GROUP BY vs DISTINCT

2019-03-21

Every now and then I see queries that use GROUP BY without any aggregates which is the same as using DISTINCT instead.

For example this query:

select x,y
from some_table
group by x,y;

is equivalent to:

SELECT distinct x,y
from some_table;

I always argued that using DISTINCT is the better way to write this query. Both are doing exactly the same thing and any modern optimizer will generate the same execution plan. Plus: the DISTINCT documents the intention better (I think). A query that uses GROUP BY but no aggregates always begs the question if something was forgotten.

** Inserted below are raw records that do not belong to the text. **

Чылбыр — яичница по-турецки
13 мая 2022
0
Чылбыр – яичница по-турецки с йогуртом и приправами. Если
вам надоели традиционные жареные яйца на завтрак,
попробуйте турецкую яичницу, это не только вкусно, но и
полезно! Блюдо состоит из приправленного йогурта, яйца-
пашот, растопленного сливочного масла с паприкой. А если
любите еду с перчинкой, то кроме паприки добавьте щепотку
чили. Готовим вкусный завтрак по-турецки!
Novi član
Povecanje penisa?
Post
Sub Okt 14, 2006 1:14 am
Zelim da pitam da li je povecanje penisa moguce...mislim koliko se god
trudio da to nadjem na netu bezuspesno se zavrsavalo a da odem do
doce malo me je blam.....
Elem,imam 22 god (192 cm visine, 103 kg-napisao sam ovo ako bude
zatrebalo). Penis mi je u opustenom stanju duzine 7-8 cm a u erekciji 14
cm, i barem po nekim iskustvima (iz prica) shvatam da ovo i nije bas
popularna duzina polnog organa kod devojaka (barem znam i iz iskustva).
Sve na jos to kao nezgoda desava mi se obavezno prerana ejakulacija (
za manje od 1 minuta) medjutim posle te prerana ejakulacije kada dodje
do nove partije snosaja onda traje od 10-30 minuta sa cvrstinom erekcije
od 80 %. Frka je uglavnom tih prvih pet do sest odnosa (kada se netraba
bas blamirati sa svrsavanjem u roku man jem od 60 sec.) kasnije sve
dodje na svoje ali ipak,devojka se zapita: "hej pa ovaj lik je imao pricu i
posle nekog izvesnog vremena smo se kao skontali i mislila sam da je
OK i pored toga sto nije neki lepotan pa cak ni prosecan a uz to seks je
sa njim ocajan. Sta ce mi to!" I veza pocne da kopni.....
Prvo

But recently I discovered that Postgres will run these two queries differently. Apparently GROUP BY can make use of parallel query execution while DISTINCT can not.

The following inserts 25 million rows into our test table. Each column will contain the values 1 through 100. So the result of the query yields 10000 rows.

insert into some_table
select (random() * 99 + 1)::int, (random() * 99 + 1)::int
from generate_series(1,25e6);

This is the execution plan for the DISTINCT query.

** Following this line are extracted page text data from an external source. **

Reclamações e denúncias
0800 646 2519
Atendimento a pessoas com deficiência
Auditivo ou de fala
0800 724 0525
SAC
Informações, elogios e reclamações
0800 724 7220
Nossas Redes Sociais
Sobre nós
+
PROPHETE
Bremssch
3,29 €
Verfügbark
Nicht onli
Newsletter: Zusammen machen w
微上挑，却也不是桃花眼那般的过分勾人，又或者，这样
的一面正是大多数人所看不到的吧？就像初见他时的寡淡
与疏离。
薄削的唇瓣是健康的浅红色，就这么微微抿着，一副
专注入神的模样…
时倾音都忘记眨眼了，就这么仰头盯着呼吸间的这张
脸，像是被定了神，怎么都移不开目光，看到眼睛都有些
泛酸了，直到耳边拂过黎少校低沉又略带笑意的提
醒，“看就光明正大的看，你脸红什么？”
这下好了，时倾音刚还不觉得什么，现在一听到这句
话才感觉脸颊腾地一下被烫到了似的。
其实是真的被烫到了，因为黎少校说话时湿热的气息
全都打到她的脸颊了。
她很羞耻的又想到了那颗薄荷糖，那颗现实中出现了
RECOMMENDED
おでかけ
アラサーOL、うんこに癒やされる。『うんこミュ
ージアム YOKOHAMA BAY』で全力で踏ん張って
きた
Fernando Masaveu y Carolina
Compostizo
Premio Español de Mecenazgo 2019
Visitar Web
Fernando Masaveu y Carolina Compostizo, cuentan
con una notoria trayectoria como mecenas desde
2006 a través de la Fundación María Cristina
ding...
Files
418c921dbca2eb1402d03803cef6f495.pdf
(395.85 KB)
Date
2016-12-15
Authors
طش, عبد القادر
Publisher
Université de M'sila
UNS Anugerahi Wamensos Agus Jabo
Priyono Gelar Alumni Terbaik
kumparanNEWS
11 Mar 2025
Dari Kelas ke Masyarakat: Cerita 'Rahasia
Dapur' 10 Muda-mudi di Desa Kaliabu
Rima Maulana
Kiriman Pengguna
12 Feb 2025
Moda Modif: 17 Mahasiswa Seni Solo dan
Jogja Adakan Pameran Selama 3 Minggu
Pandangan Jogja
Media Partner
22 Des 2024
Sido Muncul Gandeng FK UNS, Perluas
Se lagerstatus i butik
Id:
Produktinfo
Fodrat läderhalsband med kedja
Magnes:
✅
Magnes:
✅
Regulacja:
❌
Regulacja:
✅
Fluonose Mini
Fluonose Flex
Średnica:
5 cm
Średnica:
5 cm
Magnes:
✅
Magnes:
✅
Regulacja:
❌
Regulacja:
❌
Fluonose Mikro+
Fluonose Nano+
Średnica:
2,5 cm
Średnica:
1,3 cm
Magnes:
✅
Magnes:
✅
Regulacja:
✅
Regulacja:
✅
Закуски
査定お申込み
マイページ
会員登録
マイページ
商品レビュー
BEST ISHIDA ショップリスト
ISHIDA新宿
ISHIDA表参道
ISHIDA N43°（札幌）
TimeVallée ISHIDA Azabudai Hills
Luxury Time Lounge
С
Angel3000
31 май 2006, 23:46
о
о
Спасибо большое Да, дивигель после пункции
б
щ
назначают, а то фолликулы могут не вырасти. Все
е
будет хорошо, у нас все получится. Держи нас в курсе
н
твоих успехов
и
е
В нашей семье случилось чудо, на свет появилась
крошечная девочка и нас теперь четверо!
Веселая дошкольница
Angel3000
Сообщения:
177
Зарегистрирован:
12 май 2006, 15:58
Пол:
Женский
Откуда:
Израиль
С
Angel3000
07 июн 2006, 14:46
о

HashAggregate  (cost=485621.80..485721.80 rows=10000 width=8) (actual time=5635.753..5636.618 rows=10000 loops=1)
  Group Key: x, y
  Buffers: shared hit=110620
  ->  Seq Scan on test  (cost=0.00..360621.20 rows=25000120 width=8) (actual time=0.011..1059.319 rows=25000000 loops=1)
        Buffers: shared hit=110620
Planning Time: 0.040 ms
Execution Time: 5637.222 ms

However, with the GROUP BY, Postgres decides that doing this with 4 parallel workers is the better choice:

Group  (cost=206134.89..211124.28 rows=10000 width=8) (actual time=1891.418..1906.560 rows=10000 loops=1)
  Group Key: x, y
  Buffers: shared hit=23797
  ->  Gather Merge  (cost=206134.89..210924.28 rows=40000 width=8) (actual time=1891.417..1931.831 rows=50000 loops=1)
        Workers Planned: 4
        Workers Launched: 4
        Buffers: shared hit=110656
        ->  Sort  (cost=205134.84..205159.84 rows=10000 width=8) (actual time=1853.463..1853.987 rows=10000 loops=5)
              Sort Key: x, y
              Sort Method: quicksort  Memory: 853kB
              Worker 0:  Sort Method: quicksort  Memory: 853kB
              Worker 1:  Sort Method: quicksort  Memory: 853kB
              Worker 2:  Sort Method: quicksort  Memory: 853kB
              Worker 3:  Sort Method: quicksort  Memory: 853kB
              Buffers: shared hit=110656
              ->  Partial HashAggregate  (cost=204370.45..204470.45 rows=10000 width=8) (actual time=1847.461..1849.122 rows=10000 loops=5)
                    Group Key: x, y
                    Buffers: shared hit=110620
                    ->  Parallel Seq Scan on test  (cost=0.00..173120.30 rows=6250030 width=8) (actual time=0.022..364.508 rows=5000000 loops=5)
                          Buffers: shared hit=110620
Planning Time: 0.101 ms
Execution Time: 1936.683 ms

About 2 seconds vs. more than 5 seconds does warrant a query that might look like something was forgotten.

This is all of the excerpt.